The sudden explosion of OpenAI’s ChatGPT and other large language models has led to renewed attention on artificial intelligence that’s capable of mimicking speech, especially for well-known figures. It has left some spectators fearful of a rise in deepfake-fueled misinformation, copyright chaos, or possibly even the destruction of reality itself. It will almost certainly lead to some pretty cool art too.
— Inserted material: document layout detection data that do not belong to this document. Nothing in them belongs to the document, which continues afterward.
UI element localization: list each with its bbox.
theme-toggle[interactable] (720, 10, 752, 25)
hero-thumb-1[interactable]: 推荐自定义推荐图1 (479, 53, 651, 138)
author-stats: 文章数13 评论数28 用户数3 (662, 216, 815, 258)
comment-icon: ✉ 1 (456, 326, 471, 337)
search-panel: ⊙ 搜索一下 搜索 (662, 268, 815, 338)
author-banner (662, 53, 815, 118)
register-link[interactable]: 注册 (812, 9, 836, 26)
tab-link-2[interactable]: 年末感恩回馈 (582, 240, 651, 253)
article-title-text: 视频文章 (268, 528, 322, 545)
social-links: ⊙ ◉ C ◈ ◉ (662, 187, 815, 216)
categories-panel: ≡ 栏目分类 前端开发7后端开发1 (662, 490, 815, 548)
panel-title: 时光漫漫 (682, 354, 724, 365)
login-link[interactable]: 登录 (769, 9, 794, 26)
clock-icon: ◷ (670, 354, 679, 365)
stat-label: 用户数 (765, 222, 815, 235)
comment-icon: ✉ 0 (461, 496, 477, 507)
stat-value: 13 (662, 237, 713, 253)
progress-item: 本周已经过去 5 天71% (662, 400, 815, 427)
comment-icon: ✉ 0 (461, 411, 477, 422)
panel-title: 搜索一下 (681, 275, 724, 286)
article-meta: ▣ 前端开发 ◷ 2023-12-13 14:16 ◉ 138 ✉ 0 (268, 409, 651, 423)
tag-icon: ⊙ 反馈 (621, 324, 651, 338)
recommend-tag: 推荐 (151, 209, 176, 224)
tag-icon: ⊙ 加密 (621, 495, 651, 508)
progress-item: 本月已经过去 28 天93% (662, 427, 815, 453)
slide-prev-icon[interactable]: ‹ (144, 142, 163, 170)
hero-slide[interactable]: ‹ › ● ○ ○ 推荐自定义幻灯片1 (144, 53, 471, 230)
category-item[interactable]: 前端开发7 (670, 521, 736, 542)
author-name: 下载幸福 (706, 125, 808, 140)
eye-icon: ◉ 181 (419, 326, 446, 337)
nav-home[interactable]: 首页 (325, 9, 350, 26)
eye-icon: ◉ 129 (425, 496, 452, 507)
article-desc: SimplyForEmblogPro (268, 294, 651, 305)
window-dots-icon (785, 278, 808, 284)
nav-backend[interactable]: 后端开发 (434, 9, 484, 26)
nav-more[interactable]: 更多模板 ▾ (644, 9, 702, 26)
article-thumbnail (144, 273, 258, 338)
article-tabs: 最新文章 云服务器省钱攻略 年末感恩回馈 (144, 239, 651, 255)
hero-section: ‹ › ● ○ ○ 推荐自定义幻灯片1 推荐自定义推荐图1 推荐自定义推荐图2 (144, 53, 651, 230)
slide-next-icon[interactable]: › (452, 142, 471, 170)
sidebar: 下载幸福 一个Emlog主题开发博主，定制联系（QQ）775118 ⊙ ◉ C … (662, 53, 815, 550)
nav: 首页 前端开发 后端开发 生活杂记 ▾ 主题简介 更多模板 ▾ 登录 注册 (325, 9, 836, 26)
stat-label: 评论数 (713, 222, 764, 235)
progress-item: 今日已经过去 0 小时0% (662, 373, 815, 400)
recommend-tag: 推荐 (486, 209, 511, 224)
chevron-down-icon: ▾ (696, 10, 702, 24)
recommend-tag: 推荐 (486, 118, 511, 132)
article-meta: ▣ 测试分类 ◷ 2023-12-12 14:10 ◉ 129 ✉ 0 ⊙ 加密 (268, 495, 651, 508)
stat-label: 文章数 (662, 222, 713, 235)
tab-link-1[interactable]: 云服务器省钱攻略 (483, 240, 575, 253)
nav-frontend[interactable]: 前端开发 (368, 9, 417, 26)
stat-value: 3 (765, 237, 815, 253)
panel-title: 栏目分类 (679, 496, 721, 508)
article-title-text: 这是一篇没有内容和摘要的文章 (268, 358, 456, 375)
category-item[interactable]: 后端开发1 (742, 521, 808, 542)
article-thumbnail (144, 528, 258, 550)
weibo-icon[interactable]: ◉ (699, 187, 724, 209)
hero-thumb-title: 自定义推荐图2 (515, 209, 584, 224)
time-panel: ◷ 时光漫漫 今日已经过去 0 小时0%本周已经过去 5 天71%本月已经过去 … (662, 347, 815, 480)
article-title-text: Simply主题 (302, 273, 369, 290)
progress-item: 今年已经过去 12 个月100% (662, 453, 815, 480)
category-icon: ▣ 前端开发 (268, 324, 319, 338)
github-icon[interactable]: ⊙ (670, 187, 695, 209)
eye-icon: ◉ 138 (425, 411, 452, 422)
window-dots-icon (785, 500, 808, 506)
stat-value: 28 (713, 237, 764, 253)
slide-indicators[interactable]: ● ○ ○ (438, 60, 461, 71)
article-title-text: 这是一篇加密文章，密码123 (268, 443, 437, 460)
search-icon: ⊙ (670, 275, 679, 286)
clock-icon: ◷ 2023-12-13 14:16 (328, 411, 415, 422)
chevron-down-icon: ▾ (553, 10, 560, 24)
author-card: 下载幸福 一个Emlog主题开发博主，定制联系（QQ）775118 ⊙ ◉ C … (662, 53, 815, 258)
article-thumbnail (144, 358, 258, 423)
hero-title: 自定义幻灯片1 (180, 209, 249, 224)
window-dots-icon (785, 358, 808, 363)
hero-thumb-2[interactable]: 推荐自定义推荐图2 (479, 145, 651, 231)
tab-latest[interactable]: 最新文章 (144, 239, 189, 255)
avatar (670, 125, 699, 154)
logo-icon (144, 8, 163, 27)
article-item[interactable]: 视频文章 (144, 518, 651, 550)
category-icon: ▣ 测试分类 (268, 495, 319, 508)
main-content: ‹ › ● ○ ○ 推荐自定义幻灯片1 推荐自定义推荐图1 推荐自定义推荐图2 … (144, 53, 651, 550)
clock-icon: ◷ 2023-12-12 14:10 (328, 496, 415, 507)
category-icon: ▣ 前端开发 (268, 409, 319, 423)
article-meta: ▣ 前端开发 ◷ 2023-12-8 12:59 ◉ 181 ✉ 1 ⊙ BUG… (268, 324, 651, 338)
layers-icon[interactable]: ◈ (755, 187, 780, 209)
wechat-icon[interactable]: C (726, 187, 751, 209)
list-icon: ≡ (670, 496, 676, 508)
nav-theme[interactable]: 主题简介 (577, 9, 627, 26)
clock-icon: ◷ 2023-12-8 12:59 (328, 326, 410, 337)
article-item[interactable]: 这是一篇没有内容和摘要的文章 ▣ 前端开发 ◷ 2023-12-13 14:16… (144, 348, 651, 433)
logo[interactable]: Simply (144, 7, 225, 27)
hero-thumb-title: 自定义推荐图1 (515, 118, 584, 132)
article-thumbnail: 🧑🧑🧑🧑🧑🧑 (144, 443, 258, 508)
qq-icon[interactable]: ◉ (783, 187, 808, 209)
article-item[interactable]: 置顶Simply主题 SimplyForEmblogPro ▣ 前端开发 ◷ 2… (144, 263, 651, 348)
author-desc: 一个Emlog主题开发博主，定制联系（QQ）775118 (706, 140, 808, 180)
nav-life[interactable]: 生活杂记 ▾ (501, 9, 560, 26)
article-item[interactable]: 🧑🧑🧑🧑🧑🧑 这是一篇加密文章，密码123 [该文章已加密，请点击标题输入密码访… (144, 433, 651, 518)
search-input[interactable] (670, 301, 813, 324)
Deepfakes and art, specifically music, have a years-long symbiotic history. Musicians, often some of the earliest adopters of all bleeding-edge tech, have been thinking with algorithms to make music and generate strange, and at times unsettling, videos for years. When used creatively, deepfake images can help musicians like Kendrick Lamar buttress their stories by inserting jarring, alternative perspectives from different faces. In other cases, more advanced AI models can ingest the corpus of a musician’s library and spit out an entirely new creation. The evolution of digital music tools means those constructions can come to life in what sounds like a real song. Some creators have used this technique to essentially bring deceased musicians like Nirvana’s Kurt Cobain back from the grave.
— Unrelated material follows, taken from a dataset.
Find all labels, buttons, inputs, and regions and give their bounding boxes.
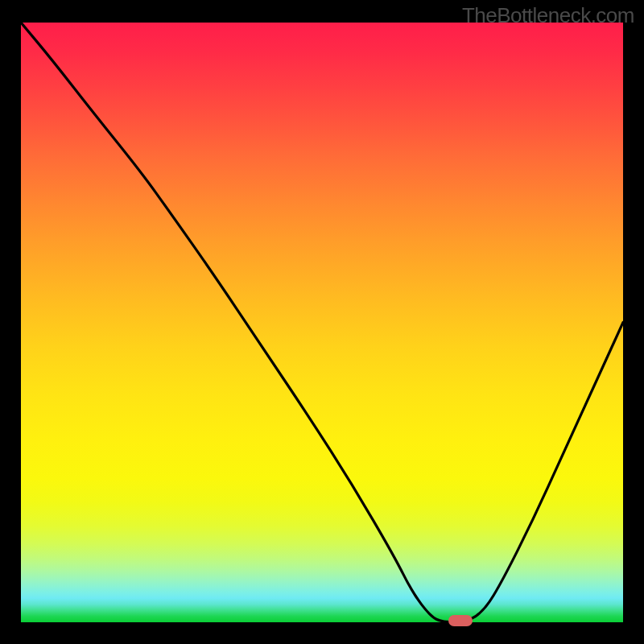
watermark-text: TheBottleneck.com (462, 3, 634, 28)
bottleneck-curve (21, 23, 623, 622)
chart-plot-area (21, 23, 623, 622)
optimal-point-marker (448, 615, 473, 626)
The gradual iteration and improvement of deepfakes in music isn’t just about the art either. Over time, these creations display the growing power and accessibility of AI tools. In just a span of two or three years, deepfake music videos have improved dramatically. That’s thanks in part to the breakneck speed of improvements in AI. Engineers and creators are just now starting to scratch the surface of what’s possible when combining music with more advanced generative AI tools. The slides that follow serve as a brief history of the novel, weird, and often flat-out goofy examples of deepfakes in music up to this point.
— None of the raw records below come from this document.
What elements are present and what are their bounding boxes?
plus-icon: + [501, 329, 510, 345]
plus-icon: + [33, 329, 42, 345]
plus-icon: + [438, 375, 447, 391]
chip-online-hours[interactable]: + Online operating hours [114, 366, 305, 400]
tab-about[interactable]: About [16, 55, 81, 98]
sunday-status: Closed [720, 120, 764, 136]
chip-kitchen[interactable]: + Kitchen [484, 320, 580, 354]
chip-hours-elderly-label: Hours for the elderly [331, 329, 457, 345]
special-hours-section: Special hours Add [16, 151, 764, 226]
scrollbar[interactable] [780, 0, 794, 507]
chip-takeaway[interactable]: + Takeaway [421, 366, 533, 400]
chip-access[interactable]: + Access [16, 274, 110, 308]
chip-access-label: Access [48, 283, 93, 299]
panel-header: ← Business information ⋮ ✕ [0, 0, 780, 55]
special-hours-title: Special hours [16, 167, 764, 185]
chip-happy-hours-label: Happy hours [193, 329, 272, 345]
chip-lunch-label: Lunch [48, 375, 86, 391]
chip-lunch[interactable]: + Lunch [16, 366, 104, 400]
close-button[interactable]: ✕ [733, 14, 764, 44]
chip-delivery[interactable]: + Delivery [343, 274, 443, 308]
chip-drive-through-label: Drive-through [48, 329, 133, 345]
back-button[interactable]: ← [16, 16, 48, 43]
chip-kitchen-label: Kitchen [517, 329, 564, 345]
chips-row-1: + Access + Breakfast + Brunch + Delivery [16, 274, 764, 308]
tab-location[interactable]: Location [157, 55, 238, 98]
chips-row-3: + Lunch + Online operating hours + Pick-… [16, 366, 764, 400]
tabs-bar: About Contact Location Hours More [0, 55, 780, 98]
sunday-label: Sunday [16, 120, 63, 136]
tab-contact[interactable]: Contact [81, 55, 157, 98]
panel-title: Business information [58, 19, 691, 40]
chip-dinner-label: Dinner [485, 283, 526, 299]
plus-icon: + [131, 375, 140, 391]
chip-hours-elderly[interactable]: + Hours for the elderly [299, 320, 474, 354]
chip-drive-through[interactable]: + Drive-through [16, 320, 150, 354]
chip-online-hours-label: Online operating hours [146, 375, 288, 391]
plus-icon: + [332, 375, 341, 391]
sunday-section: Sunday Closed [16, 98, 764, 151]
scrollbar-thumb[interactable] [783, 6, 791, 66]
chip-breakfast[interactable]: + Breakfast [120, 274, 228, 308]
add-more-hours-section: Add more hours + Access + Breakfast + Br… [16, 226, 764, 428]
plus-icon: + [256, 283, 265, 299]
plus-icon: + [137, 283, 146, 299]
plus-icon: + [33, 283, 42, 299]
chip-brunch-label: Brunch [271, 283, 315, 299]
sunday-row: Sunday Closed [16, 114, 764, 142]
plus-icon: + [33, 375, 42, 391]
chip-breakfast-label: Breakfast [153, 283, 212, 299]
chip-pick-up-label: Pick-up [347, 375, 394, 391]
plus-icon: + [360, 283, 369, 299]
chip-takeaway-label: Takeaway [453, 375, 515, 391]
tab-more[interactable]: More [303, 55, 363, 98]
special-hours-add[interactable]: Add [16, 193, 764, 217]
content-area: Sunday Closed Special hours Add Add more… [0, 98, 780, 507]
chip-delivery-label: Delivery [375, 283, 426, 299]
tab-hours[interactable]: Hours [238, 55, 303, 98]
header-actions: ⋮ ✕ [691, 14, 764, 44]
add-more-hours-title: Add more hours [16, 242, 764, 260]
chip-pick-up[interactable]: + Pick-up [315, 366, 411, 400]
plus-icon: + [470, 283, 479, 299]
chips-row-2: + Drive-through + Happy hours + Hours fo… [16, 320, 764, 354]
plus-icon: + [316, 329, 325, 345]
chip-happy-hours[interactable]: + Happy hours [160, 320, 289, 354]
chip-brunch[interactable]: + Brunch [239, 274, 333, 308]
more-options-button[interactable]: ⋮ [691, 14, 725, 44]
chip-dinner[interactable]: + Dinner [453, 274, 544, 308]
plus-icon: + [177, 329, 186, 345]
Our first entry may not exactly meet a textbook definition of deepfakes, but it nonetheless helps lay the conceptual groundwork for many other examples that would follow it. The song is attributed to Lil Miquela, a first-of-its-kind digitally constructed “influencer” who became a viral sensation in the late 2010s after duping untold numbers of Instagram scrolled into believing it was a real person.
Out of context, Lil Miquela, designed to resemble a half Brazilian half Spanish 19-year-old girl, looks pretty clearly like a CPU wandering around Cyberpunk 2077. However, when smothered in expensive-looking Supreme and Prada clothes and touched up with some filters, the avatar managed to expertly exit in the uncanny valley of the already not-quite real-looking social media patina. Lil Miquela ushered in a wave of other virtual influences and made its developers, a company called Brud, a boatload of money in the process.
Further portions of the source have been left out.